The actions of the Turkish authorities did not comply with the obligation to protect a child who was a victim of sexual exploitation and violence. The first and foremost duty of the jury judges was to ensure that the applicant's right to personal integrity would be adequately protected during the trial. The intimate nature of the essence of the case, as well as the applicant's age, were particularly sensitive issues that inevitably required a correspondingly cautious approach on the part of the Turkish authorities when conducting criminal proceedings in the case.

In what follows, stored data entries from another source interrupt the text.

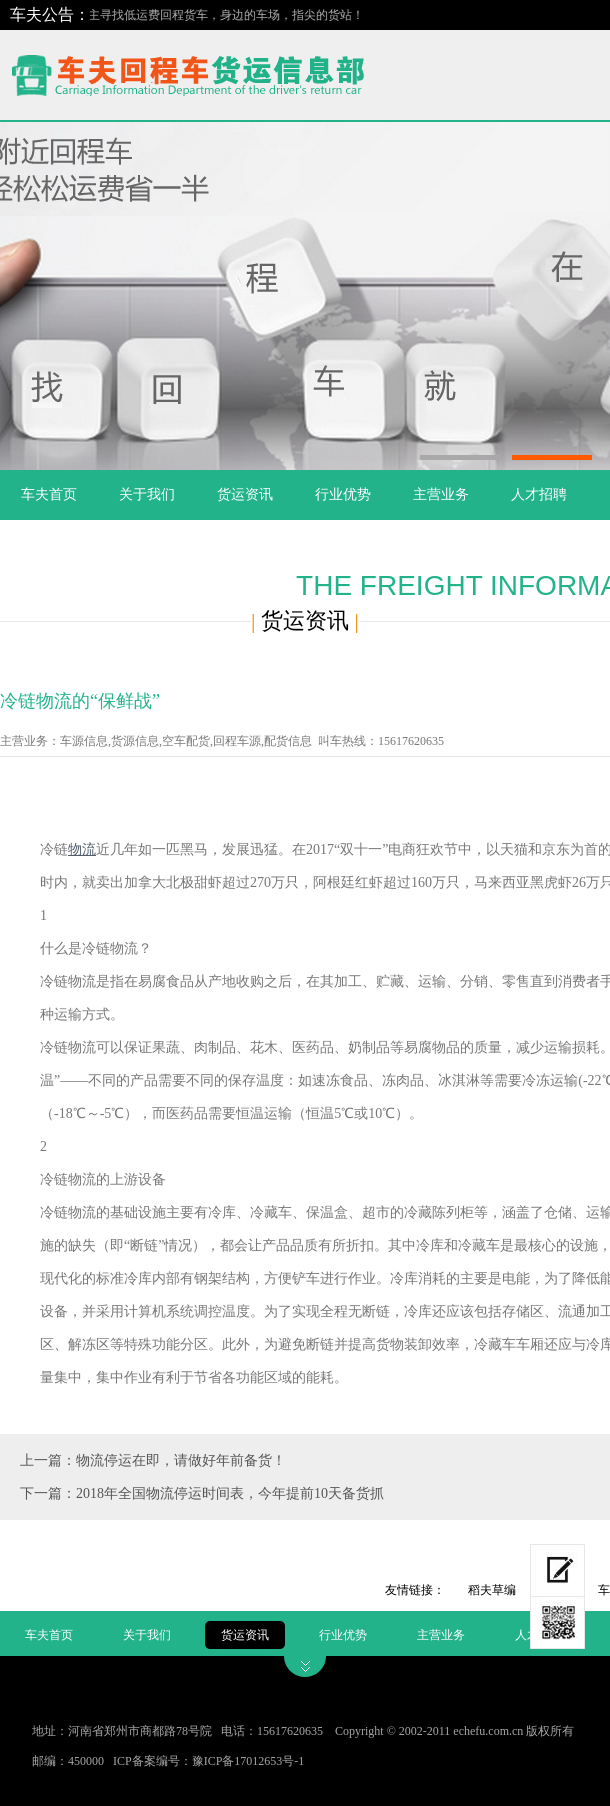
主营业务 (441, 494)
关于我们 (147, 494)
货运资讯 (245, 494)
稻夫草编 (492, 1590)
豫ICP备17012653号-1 (248, 1761)
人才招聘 (539, 494)
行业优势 (343, 494)
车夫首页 (49, 494)
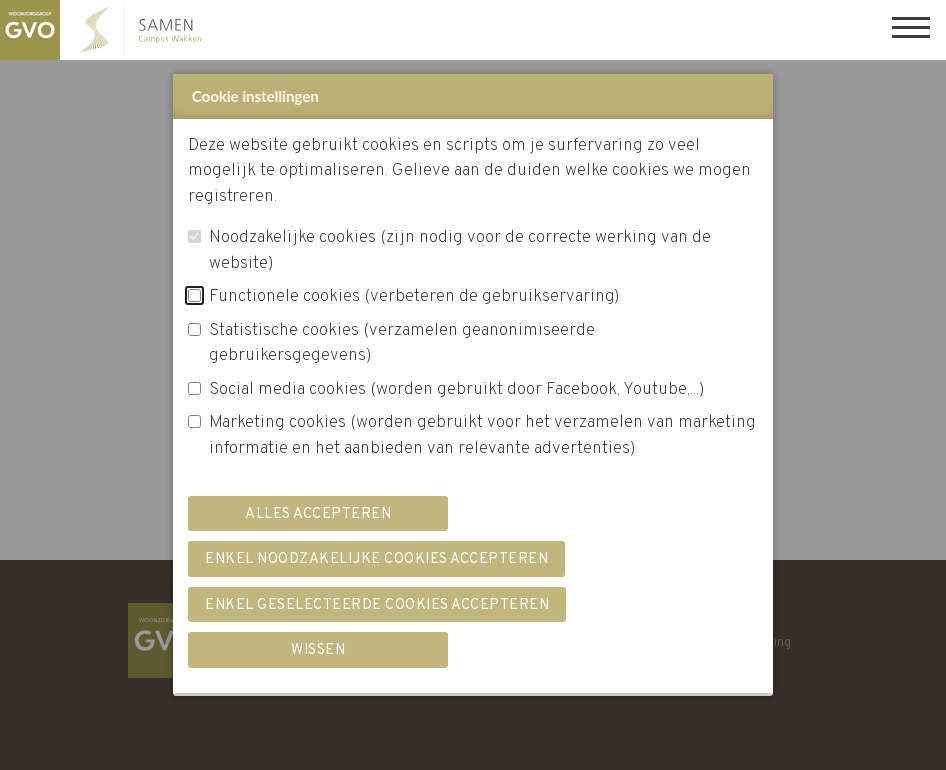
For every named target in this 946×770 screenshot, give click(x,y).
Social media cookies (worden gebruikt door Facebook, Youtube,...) (457, 390)
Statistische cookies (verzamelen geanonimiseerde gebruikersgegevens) (402, 344)
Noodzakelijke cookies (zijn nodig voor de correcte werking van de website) (460, 251)
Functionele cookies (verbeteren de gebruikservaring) (414, 297)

As for the improvements made in the Turkish judicial system after 2005, with the exception of the assistance of a psychologist, when the applicant was taken to testify at the commission, these changes were not applied in the applicant's case.
In the light of the above, the applicant's proceedings failed to ensure the effective application of criminal law to the violation of the values protected by articles 3 and 8 of the Convention.
The requirements of articles 3 and 8 of the Convention were violated in the case (adopted unanimously).
In accordance with the application of Article 41 of the Convention, the European Court awarded the applicant 25,000 euros in compensation for moral damage, the claim for compensation for material damage was rejected.